Harnett then goes on to say that “experts say consumers should wash lettuce — even if it’s labelled pre-washed.”

No they don’t. An expert panel concluded,

"Leafy green salad in sealed bags labeled ‘washed’ or ‘ready-to-eat’ that are produced in a facility inspected by a regulatory authority and operated under cGMPs, does not need additional washing at the time of use unless specifically directed on the label. The panel also advised that additional washing of ready-to-eat green salads is not likely to enhance safety.
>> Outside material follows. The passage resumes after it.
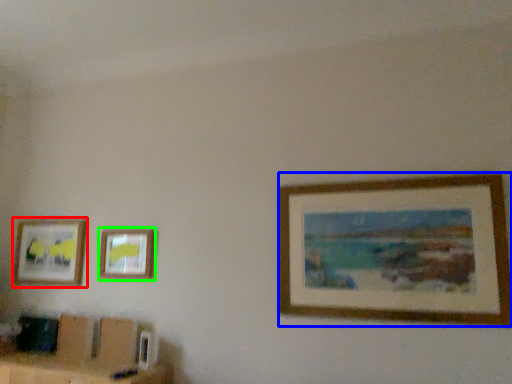 Question: Considering the real-world distances, which object is farthest from picture frame (highlighted by a red box)? picture frame (highlighted by a blue box) or picture frame (highlighted by a green box)?

Choices:
 (A) picture frame
 (B) picture frame

Answer: (A)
The risk of cross contamination from food handlers and food contact surfaces used during washing may outweigh any safety benefit that further washing may confer."

Food safety is not simple.
 

Foodborne illness connected to Iowa farmer’s market?

Something’s going at a farmers’ market in east-central Iowa, with reports surfacing that more than 10 people are sick with foodborne illness, possibly related to a freshly prepared fruit and vegetable product sold at the market.

The Iowa Department of Public Health reminded people visiting a farmer’s market to only buy from vendors who keep freshly prepared fruit and vegetable products cold.

Once you buy the food make sure you store them in a cold place, and eat them within a few days.
 

Don’t eat poop — salad edition

The Codex Alimentarius Commission decided at its meeting in Geneva that animal manure should not be used to fertilize lettuce and other fresh vegetables sold "ready to eat" to avoid dangerous diseases.

Contaminated water must also be kept away from bagged produce that is not heat-treated, the Codex experts said, fixing new benchmarks that could change production and harvesting norms across the world.

We’ve been saying that for 12 years and advocating such practices with fresh fruit and vegetable growers.

Jorgen Schlundt, director of food safety and zoonoses at the World Health Organization, said,

"It makes sense in a number of different production systems but when you are producing fresh salads that will be treated without heat treatment there is a problem.”
 

Blame the consumer – Health Canada style

I don’t know who writes these press releases, but stating, “Health Canada would like to remind Canadians of the importance of safe handling of fresh produce to reduce the risk of foodborne illness,” gives the organization, Health Canada, a level of creepiness that could be easily replaced by quoting individual humans, not bureaucratic organizations.

Health Canada (is that a she or a he?) then recites the messages of separate, clean and chill, which is fine, but says nothing about what is done in the fields and facilities before fresh produce reaches consumers.

There’s probably an outbreak going on that no one wants to talk about.